Przedsiębiorca wskazał złodzieja motocykla. Teraz słyszy groźby: „Zapie*dolę ci w łeb” [NAGRANIE]

Choć pan Dariusz zgłosił policji kradzież, wskazał z imienia i nazwiska sprawcę, dał numer telefonu do bandyty to niestety ani prokuratura w Gryficach, ani policja nie zdołały zatrzymać sprawców, a cała sprawa została zawieszona. Poszkodowany nie odzyskał skradzionego motocykla, do tego złodziej grozi mu. „Przyjadę i zapier*olę ci w łeb” rozpoczyna rozmowę człowiek, który naśmiewa się ze swojej ofiary.
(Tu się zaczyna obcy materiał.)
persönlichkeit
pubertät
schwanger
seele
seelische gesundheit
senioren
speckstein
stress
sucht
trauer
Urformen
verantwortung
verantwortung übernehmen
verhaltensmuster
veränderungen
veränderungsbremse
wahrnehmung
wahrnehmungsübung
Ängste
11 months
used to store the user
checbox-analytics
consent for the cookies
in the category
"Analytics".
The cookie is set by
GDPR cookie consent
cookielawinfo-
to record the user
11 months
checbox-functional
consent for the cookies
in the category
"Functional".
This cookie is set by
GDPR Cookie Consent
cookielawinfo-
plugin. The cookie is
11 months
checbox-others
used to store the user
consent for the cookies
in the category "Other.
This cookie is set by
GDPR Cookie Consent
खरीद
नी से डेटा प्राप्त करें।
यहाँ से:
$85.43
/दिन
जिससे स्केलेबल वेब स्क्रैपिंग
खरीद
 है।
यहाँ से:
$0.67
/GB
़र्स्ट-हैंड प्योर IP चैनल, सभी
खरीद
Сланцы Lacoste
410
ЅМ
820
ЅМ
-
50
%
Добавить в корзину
Dalej jest już tylko gorzej. Posłuchajcie nagrania [UWAGA BARDZO WULGARNE]

Pan Dariusz Rydalski od lat prowadzi sklep w Gryficach, w którym handluje motocyklami i akcesoriami z nimi związanymi. W ubiegłym roku postanowił rozszerzyć biznes o wypożyczalnię jednośladów. W maju ubiegłego roku do wypożyczalni zgłosili się klienci. Młody mężczyzna i kobieta, z dokumentów wynika, że to mieszkańcy sąsiednich Płotów. Wypożyczyli motocykl na jedną dobę, dokument potwierdzający tożsamość przedstawiła kobieta i to na jej nazwisko została zawarta umowa wynajmu.
- Minął termin, motocykl nie został oddany, postanowiłem sam zadzwonić – opowiada w rozmowie z reporterem SuperPortal24 Dariusz Rydalski, poszkodowany przedsiębiorca z Gryfic. – Mężczyzna powiedział, że motocykl jest rozwalony. Przyjąłem to do wiadomości i poprosiłem, żeby oddał mi uszkodzoną maszynę. W odpowiedzi usłyszałem, że pojazd jest rozjechany i oddany na złom – opowiada pan Dariusz.
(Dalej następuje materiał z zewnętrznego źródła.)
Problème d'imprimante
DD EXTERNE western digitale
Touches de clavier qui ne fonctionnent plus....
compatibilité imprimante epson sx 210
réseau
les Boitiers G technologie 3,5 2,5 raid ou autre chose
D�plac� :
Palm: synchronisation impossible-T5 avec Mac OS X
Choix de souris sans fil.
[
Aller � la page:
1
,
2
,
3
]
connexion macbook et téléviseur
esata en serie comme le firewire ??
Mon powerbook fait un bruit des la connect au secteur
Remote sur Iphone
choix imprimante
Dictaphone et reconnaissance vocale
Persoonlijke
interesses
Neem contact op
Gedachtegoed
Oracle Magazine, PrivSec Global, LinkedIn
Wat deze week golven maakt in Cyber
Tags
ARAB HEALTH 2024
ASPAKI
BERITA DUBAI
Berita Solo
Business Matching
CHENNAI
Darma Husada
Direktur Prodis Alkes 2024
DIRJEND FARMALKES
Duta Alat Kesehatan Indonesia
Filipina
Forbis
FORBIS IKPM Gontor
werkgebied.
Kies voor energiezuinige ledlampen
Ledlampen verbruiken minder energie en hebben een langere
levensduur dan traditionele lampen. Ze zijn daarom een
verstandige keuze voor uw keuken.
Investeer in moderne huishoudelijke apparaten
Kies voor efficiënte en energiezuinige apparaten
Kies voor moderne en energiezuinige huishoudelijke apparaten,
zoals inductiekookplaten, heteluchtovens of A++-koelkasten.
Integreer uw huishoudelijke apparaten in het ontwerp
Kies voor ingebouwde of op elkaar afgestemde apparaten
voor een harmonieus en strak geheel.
Przedsiębiorca zgłosił sprawę policji. Dostarczył umowę, w której zawarte są dane złodzieja, zostawił numer telefonu, z którym jest w kontakcie ze złodziejem. Ruszyło postępowanie. W pierwszej połowie listopada pan Dariusz otrzymał pismo z prokuratury, w którym przeczytał, że dochodzenie zostaje zawieszone. „W toku prowadzonego postępowania ustalono, że podejrzana Patrycja P. nie posiada żadnego stałego, ani czasowego miejsca zameldowania, a jej miejsce pobytu nie jest znane” - czytamy w piśmie przesłanym pana Dariuszowi przez prokuraturę w Gryficach.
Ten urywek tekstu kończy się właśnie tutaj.